* **Work instructions**:
Exactly the lines from the one holding "cererile de subvenționare" through the last line of the listing below must appear in the answer, and no pictures.

* **Extracted entries**:
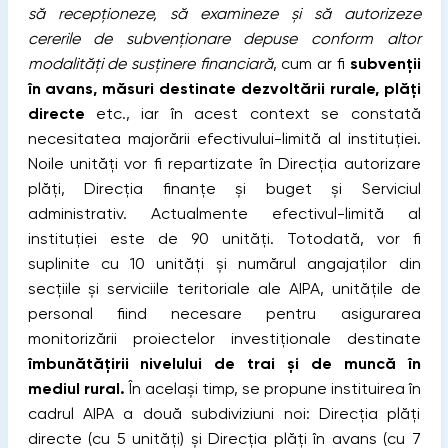
să recepționeze, să examineze și să autorizeze
cererile de subvenționare depuse conform altor
modalități de susținere financiară
, cum ar fi
subvenții
în avans, măsuri destinate dezvoltării rurale, plăți
directe
etc., iar în acest context se constată
necesitatea majorării efectivului-limită al instituției.
Noile unități vor fi repartizate în Direcția autorizare
plăți, Direcția finanțe și buget și Serviciul
administrativ. Actualmente efectivul-limită al
instituției este de 90 unități. Totodată, vor fi
suplinite cu 10 unități și numărul angajaților din
secțiile și serviciile teritoriale ale AIPA, unitățile de
personal fiind necesare pentru asigurarea
monitorizării proiectelor investiționale destinate
îmbunătățirii nivelului de trai și de muncă în
mediul rural.
În același timp, se propune instituirea în
cadrul AIPA a două subdiviziuni noi: Direcția plăți
directe (cu 5 unități) și Direcția plăți în avans (cu 7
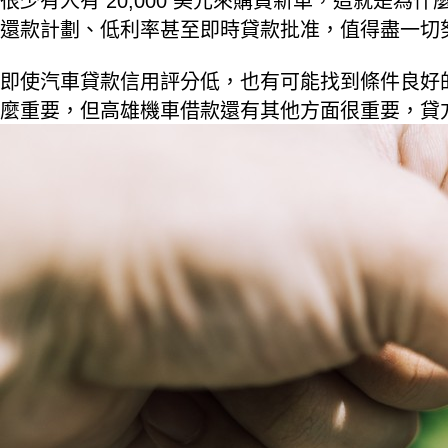
很少有人有 20,000 美元來購買新車，這就是
還款計劃、低利率甚至即時貸款批准，值得盡一切
即使汽車貸款信用評分低，也有可能找到條件良好
麼重要，但高雄機車借款還有其他方面很重要，貸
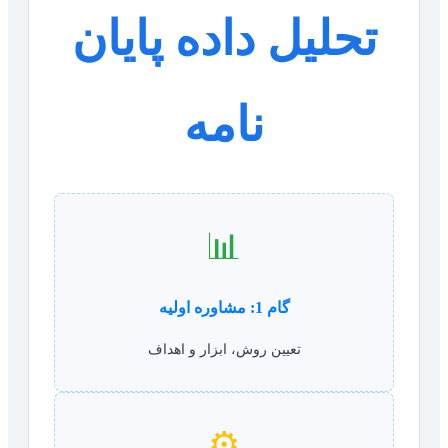
تحلیل داده پایان
نامه
📊
گام 1: مشاوره اولیه
تعیین روش، ابزار و اهداف
⚙️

* **Response box**:
cererile de subvenționare depuse conform altor
modalități de susținere financiară
, cum ar fi
subvenții
în avans, măsuri destinate dezvoltării rurale, plăți
directe
etc., iar în acest context se constată
necesitatea majorării efectivului-limită al instituției.
Noile unități vor fi repartizate în Direcția autorizare
plăți, Direcția finanțe și buget și Serviciul
administrativ. Actualmente efectivul-limită al
instituției este de 90 unități. Totodată, vor fi
suplinite cu 10 unități și numărul angajaților din
secțiile și serviciile teritoriale ale AIPA, unitățile de
personal fiind necesare pentru asigurarea
monitorizării proiectelor investiționale destinate
îmbunătățirii nivelului de trai și de muncă în
mediul rural.
În același timp, se propune instituirea în
cadrul AIPA a două subdiviziuni noi: Direcția plăți
directe (cu 5 unități) și Direcția plăți în avans (cu 7
很少有人有 20,000 美元來購買新車，這就是
還款計劃、低利率甚至即時貸款批准，值得盡一切
即使汽車貸款信用評分低，也有可能找到條件良好
麼重要，但高雄機車借款還有其他方面很重要，貸
تحلیل داده پایان
نامه
📊
گام 1: مشاوره اولیه
تعیین روش، ابزار و اهداف
⚙️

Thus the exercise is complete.